DW: I mean, of course, it’s different. My rookie year, my sophomore year, I was able to play and play a lot. I was one of the go-to guys. My rookie year and sophomore year I got better each year, but we were losing. My third year, LeBron came, and things just weren’t going right. I got traded in January, came here, and when I got here, I just felt the love. Everybody connected. The atmosphere, the love, the people that really want to help you. And I knew what it took to be a pro, but over here it was pro’s pros. If practice is at 11, these guys are here at 9, out on the floor, setting an example. So I started trying to beat them here. I see what it takes. And they do it every day, no breaks in between, they got the same routine. When I got here, instantly I got better. Of course, you’ve got to make sacrifices. You’ve got to find your niche. When I got here, unfortunately KD had gotten hurt, so Scott Brooks let me play, and that was some of the most fun basketball I’d had, being one game away from the playoffs even though I ended the season strong. I knew coming here with KD was going to be different, because that’s what he does, he scores. And a guy like me, I need the ball. So I’ve tried to make different adjustments now, as far as like, working on being able to catch and shoot. I’m at like 40-percent now on catch-and-shoot situations, so that’s great. I was a guy who had to take you off the dribble. Now that I’m here, I don’t always have to do any of those things because I’ve got two top-five players in the League in Russ and Kev. I know I can score the ball, but now I want to show other people that I can defend, that I can get to the lane and make plays for myself and others. And one thing about here? You’ve gotta understand, some games you might have a big night, some games you might have 10 points. But what did you do to impact the game? I’m learning that. I’m only 24 years old. Just by me being here for a year and a half, I’ve gotten so much better as a player, as far as developing a consistent routine, I feel like my body is good, just working and continuing to work on an everyday basis. So it’s been a great ride for me so far, man. I’m enjoying every moment, and it’s about being patient, being patient. I know my time is going to come, I’ve just got to continue to work hard and be a part of a winning team and enjoy it. You can’t substitute anything for winning. I was losing my first three years. Just to win 50 games alone is great.
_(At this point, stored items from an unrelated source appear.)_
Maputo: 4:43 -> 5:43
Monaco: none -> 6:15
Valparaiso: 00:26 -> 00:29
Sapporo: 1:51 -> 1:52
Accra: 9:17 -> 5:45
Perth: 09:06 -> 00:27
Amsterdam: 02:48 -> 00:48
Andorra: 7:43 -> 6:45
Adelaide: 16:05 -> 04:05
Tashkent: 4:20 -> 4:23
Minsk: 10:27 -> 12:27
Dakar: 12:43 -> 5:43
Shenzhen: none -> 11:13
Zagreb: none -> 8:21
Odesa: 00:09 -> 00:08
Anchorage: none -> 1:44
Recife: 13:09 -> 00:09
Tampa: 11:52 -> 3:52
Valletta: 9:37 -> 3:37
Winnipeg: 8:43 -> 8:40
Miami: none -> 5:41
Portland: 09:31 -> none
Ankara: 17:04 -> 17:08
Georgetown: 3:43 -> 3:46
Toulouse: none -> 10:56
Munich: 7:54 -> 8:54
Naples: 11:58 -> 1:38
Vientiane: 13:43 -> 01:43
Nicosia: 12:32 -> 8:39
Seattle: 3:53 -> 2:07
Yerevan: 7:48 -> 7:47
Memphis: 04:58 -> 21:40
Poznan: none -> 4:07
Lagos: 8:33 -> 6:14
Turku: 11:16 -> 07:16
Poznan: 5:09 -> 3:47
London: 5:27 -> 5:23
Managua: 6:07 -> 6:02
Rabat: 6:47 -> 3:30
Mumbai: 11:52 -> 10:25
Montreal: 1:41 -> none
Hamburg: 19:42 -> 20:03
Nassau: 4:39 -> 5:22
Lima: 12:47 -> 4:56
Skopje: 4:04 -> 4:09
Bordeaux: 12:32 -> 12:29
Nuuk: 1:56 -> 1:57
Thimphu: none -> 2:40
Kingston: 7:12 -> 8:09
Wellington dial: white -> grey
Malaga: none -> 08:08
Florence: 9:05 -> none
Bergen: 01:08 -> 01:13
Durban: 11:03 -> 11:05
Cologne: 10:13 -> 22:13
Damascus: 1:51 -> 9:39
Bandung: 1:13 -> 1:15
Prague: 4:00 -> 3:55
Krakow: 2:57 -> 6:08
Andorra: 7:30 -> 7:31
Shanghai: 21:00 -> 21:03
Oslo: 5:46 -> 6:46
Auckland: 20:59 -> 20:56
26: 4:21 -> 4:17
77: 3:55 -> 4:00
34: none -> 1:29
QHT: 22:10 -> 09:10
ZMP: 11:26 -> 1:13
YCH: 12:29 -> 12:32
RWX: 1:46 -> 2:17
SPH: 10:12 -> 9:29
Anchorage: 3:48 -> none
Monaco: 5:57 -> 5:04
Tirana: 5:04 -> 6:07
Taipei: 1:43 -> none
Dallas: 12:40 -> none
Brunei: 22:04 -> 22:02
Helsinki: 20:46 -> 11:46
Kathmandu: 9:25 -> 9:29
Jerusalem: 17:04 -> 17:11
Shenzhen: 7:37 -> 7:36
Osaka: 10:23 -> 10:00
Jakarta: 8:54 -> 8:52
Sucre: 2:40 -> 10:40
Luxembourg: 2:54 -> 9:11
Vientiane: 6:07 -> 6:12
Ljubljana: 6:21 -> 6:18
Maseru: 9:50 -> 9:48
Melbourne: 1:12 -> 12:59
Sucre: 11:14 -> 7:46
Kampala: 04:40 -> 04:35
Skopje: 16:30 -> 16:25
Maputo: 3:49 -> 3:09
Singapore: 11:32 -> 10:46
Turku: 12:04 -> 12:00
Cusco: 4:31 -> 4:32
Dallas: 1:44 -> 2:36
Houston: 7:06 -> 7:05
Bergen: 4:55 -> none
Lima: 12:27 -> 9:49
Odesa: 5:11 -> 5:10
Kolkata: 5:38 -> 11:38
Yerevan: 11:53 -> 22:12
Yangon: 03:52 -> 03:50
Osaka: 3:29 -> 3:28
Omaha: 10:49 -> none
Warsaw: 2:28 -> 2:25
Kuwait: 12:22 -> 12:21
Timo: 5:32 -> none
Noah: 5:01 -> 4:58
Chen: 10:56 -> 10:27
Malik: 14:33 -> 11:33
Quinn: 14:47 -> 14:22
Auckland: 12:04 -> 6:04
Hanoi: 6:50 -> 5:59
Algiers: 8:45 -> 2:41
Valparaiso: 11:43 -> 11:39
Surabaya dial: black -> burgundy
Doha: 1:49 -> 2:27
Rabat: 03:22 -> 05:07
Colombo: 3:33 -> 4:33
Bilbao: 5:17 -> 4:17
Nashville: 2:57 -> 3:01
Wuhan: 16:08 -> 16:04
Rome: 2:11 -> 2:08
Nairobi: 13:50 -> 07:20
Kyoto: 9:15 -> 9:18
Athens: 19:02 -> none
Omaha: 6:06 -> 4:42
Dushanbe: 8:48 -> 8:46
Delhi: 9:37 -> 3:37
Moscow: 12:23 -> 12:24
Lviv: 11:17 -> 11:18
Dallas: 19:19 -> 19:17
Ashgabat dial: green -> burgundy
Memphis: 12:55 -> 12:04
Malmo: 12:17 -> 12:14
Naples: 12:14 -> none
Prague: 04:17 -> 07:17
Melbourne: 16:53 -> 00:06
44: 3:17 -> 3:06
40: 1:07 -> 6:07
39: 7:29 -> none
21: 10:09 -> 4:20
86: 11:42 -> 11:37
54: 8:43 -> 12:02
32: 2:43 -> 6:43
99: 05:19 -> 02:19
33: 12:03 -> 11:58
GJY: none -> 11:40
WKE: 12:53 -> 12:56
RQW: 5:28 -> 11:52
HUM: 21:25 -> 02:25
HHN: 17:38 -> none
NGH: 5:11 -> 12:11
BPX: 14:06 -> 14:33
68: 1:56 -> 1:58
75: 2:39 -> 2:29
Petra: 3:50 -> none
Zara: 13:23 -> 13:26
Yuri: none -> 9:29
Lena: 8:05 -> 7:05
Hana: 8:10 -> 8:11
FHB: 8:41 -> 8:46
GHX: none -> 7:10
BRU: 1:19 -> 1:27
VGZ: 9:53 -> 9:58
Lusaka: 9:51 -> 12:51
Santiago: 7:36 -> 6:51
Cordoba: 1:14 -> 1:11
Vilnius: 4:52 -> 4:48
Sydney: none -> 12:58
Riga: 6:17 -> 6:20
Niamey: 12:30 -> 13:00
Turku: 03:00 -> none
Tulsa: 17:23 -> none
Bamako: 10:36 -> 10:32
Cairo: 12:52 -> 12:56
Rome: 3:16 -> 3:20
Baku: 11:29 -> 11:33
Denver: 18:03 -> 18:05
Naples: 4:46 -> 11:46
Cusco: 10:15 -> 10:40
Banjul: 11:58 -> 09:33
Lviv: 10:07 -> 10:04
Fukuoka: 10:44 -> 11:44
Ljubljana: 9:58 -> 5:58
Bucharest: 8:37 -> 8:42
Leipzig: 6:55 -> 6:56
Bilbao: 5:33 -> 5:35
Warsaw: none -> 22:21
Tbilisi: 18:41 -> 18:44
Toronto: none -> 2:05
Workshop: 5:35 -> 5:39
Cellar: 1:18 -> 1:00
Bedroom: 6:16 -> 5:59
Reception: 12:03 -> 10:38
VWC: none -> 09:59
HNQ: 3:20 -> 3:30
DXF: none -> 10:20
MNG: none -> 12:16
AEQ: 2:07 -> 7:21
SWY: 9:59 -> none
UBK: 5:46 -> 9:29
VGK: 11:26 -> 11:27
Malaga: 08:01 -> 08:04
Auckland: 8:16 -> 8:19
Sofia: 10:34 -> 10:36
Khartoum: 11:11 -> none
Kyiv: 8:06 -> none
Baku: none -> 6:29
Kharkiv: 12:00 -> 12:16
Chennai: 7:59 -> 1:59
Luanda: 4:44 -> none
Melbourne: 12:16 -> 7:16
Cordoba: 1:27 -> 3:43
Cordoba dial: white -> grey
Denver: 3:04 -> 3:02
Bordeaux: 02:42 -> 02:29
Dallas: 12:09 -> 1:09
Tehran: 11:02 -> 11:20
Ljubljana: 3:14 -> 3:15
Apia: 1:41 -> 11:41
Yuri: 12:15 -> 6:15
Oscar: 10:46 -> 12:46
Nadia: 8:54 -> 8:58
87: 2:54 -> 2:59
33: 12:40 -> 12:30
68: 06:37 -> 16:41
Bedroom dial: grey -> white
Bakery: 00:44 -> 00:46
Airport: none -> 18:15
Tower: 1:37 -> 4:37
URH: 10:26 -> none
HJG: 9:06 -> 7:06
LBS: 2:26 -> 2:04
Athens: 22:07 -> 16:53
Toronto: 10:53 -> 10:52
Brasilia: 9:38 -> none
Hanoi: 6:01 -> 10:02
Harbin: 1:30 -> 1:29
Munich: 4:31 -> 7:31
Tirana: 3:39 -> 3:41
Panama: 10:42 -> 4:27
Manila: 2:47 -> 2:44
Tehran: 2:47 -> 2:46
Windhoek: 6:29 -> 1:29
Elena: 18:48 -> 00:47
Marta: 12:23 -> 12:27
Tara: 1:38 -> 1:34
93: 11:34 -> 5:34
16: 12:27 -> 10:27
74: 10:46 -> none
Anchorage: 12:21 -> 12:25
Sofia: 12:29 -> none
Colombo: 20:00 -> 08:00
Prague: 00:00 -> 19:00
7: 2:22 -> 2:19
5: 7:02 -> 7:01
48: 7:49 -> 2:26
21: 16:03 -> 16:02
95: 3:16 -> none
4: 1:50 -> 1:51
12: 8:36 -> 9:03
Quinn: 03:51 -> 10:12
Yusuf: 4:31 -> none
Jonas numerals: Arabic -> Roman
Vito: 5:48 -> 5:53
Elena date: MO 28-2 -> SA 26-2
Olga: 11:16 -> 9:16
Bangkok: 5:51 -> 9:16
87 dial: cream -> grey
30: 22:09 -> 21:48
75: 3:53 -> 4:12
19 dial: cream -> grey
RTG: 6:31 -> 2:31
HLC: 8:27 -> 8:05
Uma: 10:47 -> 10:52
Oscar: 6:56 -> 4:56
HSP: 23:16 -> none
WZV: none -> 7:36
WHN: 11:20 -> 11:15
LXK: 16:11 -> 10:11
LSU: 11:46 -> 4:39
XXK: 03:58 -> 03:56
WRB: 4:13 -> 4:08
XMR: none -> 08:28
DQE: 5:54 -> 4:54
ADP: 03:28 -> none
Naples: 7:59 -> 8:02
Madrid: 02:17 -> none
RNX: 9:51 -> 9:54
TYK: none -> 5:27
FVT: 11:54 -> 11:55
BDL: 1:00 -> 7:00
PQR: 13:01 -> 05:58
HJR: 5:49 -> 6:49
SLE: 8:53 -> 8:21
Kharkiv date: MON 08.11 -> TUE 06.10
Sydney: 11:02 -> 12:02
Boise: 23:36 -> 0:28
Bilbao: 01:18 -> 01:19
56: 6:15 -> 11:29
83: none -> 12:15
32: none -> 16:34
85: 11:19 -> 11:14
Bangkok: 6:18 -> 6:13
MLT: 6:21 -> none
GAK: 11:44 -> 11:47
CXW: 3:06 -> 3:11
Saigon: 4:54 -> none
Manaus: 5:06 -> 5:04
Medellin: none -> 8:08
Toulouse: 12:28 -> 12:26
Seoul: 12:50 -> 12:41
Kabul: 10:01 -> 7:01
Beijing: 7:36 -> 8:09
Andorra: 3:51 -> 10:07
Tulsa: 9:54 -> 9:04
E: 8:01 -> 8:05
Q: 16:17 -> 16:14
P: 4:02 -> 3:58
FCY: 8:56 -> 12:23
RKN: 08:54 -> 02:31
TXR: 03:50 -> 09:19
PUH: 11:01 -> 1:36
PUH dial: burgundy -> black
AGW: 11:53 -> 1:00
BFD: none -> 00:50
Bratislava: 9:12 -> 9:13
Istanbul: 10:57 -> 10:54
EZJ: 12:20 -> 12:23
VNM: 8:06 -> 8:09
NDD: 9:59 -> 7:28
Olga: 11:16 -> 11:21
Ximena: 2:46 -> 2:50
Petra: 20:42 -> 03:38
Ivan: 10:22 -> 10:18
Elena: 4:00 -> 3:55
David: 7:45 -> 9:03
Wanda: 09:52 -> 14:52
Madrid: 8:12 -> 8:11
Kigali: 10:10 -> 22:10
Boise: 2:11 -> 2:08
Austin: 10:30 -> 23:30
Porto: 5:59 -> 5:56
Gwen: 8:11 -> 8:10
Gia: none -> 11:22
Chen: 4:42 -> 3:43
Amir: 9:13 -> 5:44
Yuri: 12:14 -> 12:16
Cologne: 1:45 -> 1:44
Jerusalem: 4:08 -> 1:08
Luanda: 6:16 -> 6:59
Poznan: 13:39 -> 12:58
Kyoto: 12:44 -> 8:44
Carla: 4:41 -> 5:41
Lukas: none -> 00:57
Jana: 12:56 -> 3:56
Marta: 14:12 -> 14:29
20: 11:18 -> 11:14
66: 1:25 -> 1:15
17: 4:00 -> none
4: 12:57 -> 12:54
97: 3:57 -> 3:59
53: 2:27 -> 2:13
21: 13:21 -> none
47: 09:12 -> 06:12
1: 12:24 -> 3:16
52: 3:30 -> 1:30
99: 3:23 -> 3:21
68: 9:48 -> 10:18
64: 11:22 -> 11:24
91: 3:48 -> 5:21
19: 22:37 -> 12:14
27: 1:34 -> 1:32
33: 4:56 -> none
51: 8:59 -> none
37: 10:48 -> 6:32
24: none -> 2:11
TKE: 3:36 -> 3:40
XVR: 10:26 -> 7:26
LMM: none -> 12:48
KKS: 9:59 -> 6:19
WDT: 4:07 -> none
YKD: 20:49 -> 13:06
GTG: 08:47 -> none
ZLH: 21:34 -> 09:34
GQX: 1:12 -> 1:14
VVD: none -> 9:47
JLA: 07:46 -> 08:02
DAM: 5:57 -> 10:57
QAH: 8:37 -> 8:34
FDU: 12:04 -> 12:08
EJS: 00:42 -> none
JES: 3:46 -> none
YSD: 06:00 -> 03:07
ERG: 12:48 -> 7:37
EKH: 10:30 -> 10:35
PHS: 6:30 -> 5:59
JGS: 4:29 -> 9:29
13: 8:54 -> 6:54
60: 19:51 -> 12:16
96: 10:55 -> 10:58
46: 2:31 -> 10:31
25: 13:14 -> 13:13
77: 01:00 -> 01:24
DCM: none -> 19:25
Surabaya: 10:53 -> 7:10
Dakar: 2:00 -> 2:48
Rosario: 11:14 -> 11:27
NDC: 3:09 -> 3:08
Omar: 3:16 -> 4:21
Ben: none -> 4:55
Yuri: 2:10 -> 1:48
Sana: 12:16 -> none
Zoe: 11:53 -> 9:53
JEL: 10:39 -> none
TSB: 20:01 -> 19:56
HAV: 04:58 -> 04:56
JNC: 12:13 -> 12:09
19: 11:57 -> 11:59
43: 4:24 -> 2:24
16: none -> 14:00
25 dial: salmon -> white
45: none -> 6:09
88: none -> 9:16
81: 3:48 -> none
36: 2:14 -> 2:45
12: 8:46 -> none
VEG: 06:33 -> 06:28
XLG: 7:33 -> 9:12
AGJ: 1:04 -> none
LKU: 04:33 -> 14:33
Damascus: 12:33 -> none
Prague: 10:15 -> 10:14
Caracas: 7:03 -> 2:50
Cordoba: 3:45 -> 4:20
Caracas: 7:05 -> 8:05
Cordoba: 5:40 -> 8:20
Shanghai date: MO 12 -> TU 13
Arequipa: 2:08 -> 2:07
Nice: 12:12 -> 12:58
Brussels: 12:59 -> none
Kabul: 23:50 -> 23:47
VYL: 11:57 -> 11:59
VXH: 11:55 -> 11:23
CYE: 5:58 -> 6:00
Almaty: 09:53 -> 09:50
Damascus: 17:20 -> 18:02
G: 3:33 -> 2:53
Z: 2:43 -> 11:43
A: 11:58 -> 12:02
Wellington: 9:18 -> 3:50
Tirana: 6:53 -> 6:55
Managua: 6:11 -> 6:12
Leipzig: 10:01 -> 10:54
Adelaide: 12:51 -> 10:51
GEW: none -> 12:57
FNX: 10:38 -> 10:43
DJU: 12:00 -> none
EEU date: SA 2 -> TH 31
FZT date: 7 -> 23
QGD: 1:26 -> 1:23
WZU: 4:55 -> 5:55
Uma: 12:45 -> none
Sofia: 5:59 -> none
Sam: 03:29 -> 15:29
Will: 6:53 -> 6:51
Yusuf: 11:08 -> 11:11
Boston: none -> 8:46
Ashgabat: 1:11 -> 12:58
NBA.COM: Man, you need to have a radio show.

DW: I should?

NBA.COM: Yes, you should. Because you can really talk.

DW: (laughs) When I first got here, I was just talking without making sense. I used to hate watching myself in interviews.

NBA.COM: You talked about making sacrifices with your game. What kind of things have you pulled back on, what have you emphasized?

DW: Just trying to figure out when to be aggressive. I’m always going to be aggressive, that’s who I am. But learning the difference between what’s a good shot and what’s a great shot?

NBA.COM: What is the difference?

DW: It’s a good shot when you’re open, but a great shot if you’re open but you’ve got a guy open in the corner, and the defender in between comes to you and you kick it to him. Or if you make the hockey assist or get an assist. I can always get my shot off, I feel. At the end of the day, when you’re a scorer, you think scoring first. That’s just your mentality and your instinct. But here we’ve got so many great players who can make plays. Sometimes you even make a pass, get the guy the open shot, and it might come right back. Those type of things, I’m learning each day. I would say, coming into the league you really don’t know what to expect and you learn on your own, on the fly. That’s the difference between me three years ago and now. I’d say I was a pretty good, smart basketball player, but now I know the difference, and you know when you’re wrong and when you take a bad shot.

NBA.COM: I don’t know if you mean to, but you keep talking about your “sophomore” year in the NBA, and it’s almost like you’re talking about college. Now that you’re in your fourth season, does it feel like you’re a senior ready to graduate?

DW: That’s exactly it. I’m ready to take off. But we still have to focus on the task at hand right now. That’s my whole thing, I’m ready for that next step. That’s what it is man. I know what it takes.